* **WHAT TO PRODUCE**
Look through the data that follows and copy each line with the string "para".

(Saved entries)
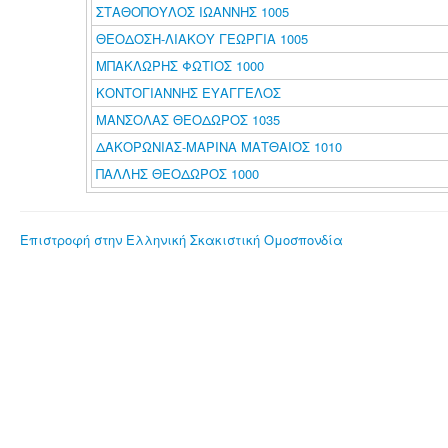
ΣΤΑΘΟΠΟΥΛΟΣ ΙΩΑΝΝΗΣ 1005
ΘΕΟΔΟΣΗ-ΛΙΑΚΟΥ ΓΕΩΡΓΙΑ 1005
ΜΠΑΚΛΩΡΗΣ ΦΩΤΙΟΣ 1000
ΚΟΝΤΟΓΙΑΝΝΗΣ ΕΥΑΓΓΕΛΟΣ
ΜΑΝΣΟΛΑΣ ΘΕΟΔΩΡΟΣ 1035
ΔΑΚΟΡΩΝΙΑΣ-ΜΑΡΙΝΑ ΜΑΤΘΑΙΟΣ 1010
ΠΑΛΛΗΣ ΘΕΟΔΩΡΟΣ 1000
Επιστροφή στην Ελληνική Σκακιστική Ομοσπονδία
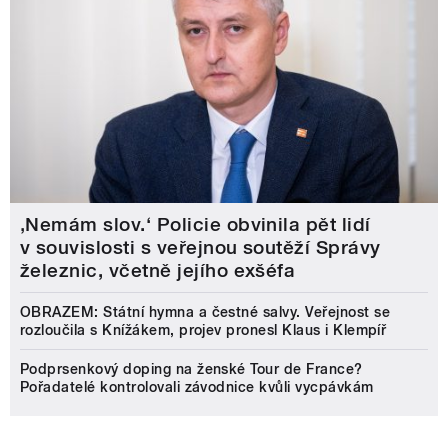
‚Nemám slov.‘ Policie obvinila pět lidí
v souvislosti s veřejnou soutěží Správy
železnic, včetně jejího exšéfa
OBRAZEM: Státní hymna a čestné salvy. Veřejnost se
rozloučila s Knížákem, projev pronesl Klaus i Klempíř
Podprsenkový doping na ženské Tour de France?
Pořadatelé kontrolovali závodnice kvůli vycpávkám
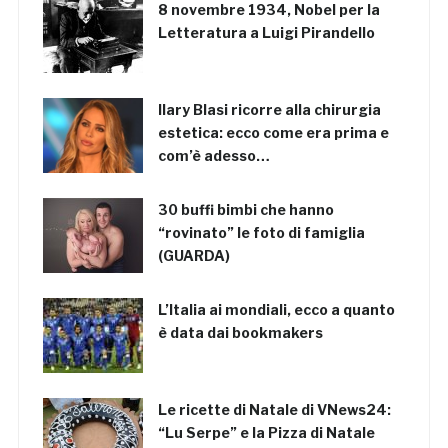
8 novembre 1934, Nobel per la
Letteratura a Luigi Pirandello
Ilary Blasi ricorre alla chirurgia
estetica: ecco come era prima e
com’è adesso…
30 buffi bimbi che hanno
“rovinato” le foto di famiglia
(GUARDA)
L’Italia ai mondiali, ecco a quanto
è data dai bookmakers
Le ricette di Natale di VNews24:
“Lu Serpe” e la Pizza di Natale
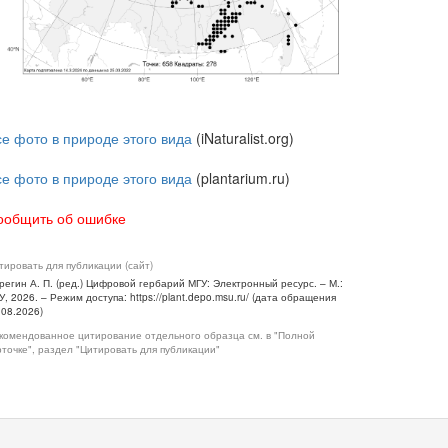
се фото в природе этого вида
(iNaturalist.org)
се фото в природе этого вида
(plantarium.ru)
ообщить об ошибке
тировать для публикации (сайт)
регин А. П. (ред.) Цифровой гербарий МГУ: Электронный ресурс. – М.:
У, 2026. – Режим доступа: https://plant.depo.msu.ru/ (дата обращения
.08.2026)
комендованное цитирование отдельного образца см. в "Полной
рточке", раздел "Цитировать для публикации"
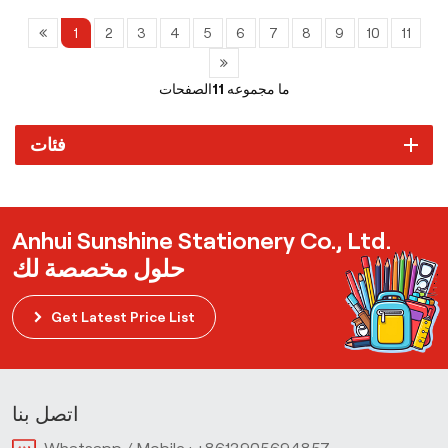
1
2
3
4
5
6
7
8
9
10
11
ما مجموعه
11
الصفحات
فئات
Anhui Sunshine Stationery Co., Ltd.
حلول مخصصة لك
Get Latest Price List
اتصل بنا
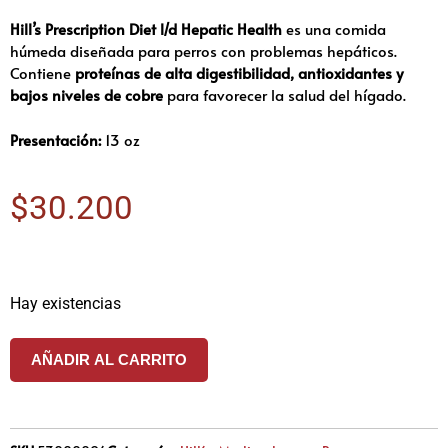
Hill’s Prescription Diet l/d Hepatic Health
es una comida
húmeda diseñada para perros con problemas hepáticos.
Contiene
proteínas de alta digestibilidad, antioxidantes y
bajos niveles de cobre
para favorecer la salud del hígado.
Presentación:
13 oz
$
30.200
Hay existencias
AÑADIR AL CARRITO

* **REPLY**
húmeda diseñada para perros con problemas hepáticos.
para favorecer la salud del hígado.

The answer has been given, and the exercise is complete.